An ALE approach to reduce spurious numerical mixing through variational minimizers: application to internal waves

TL;DR

This paper introduces an ALE-based variational method to minimize spurious numerical mixing in ocean models, specifically applied to internal waves, improving physical accuracy in challenging nonlinear wave simulations.

Contribution

The paper presents a novel variational approach to define vertical grid motion in ALE ocean models, reducing numerical mixing and enhancing simulation fidelity for internal waves.

Findings

Effective reduction of spurious mixing in internal wave simulations.

Method maintains physical relevance in nonlinear wave breaking and overturning.

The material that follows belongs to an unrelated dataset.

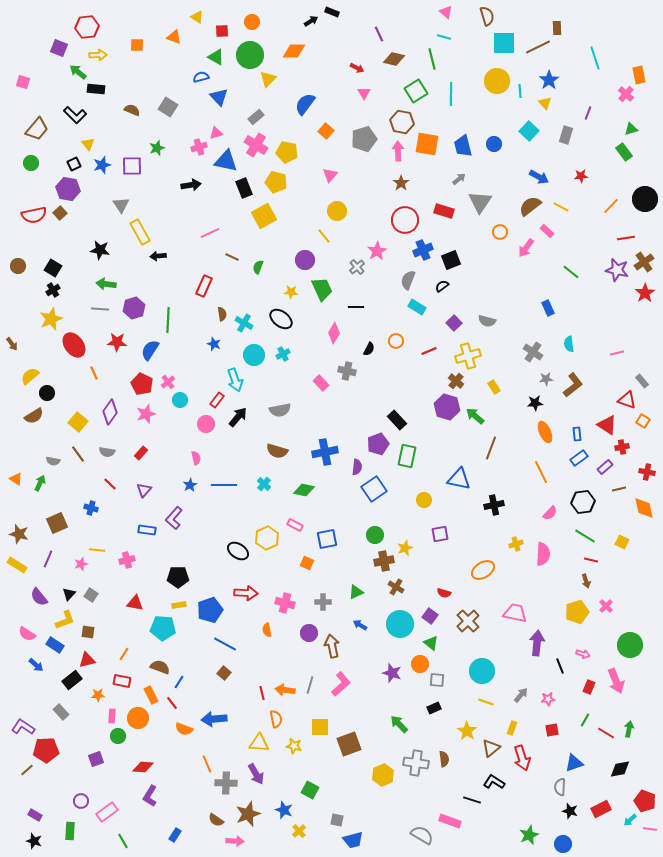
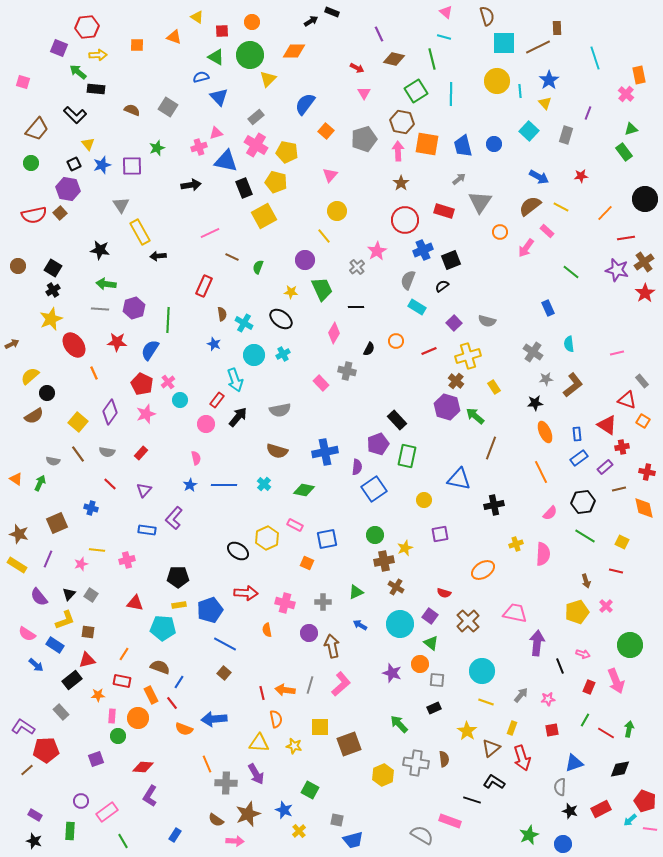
orange line at (611, 206): moved 6 px left, 7 px down
brown arrow at (12, 344): rotated 80 degrees counterclockwise
red line at (591, 560): moved 25 px right, 11 px down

Applicable to any ocean model with ALE vertical coordinates.

Abstract

Spurious numerical mixing is a frequent phenomenon in ocean models. In the present paper, we present an efficient and robust methodology that defines the vertical grid motion so that this mixing is reduced. This motion is defined through the solution of an optimization problem that -- using the ideas of the calculus of variations -- results in an elliptic equation. This framework is generally applicable to any ocean model that uses an ALE vertical coordinate and can be tuned to fit the modeler's specific needs based on the guidelines presented herein. The method is applied to the nonhydrostatic solver presented by the authors in [Alexandris-Galanopoulos et al., 2024] and its applicability in fully nonlinear internal waves is investigated for the demanding test cases of wave breaking and overturning. These numerical benchmarks show the ability of the method to reduce spurious mixing, while attaining the physical relevancy of the results.